• [SUPPLIED INFORMATION]
▼▼▼
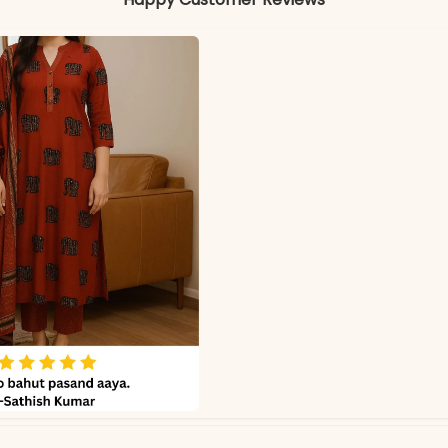
Kurti & Pant: Pure Cotton
Matching Cotton Dupatta
Colors may vary slightly due to photography and ligh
▲▲▲
• [WHAT THE TASK ASKS] Return every line of the data above exactly, and omit all pictures.

• [REPLY]
Kurti & Pant: Pure Cotton
Matching Cotton Dupatta
Colors may vary slightly due to photography and ligh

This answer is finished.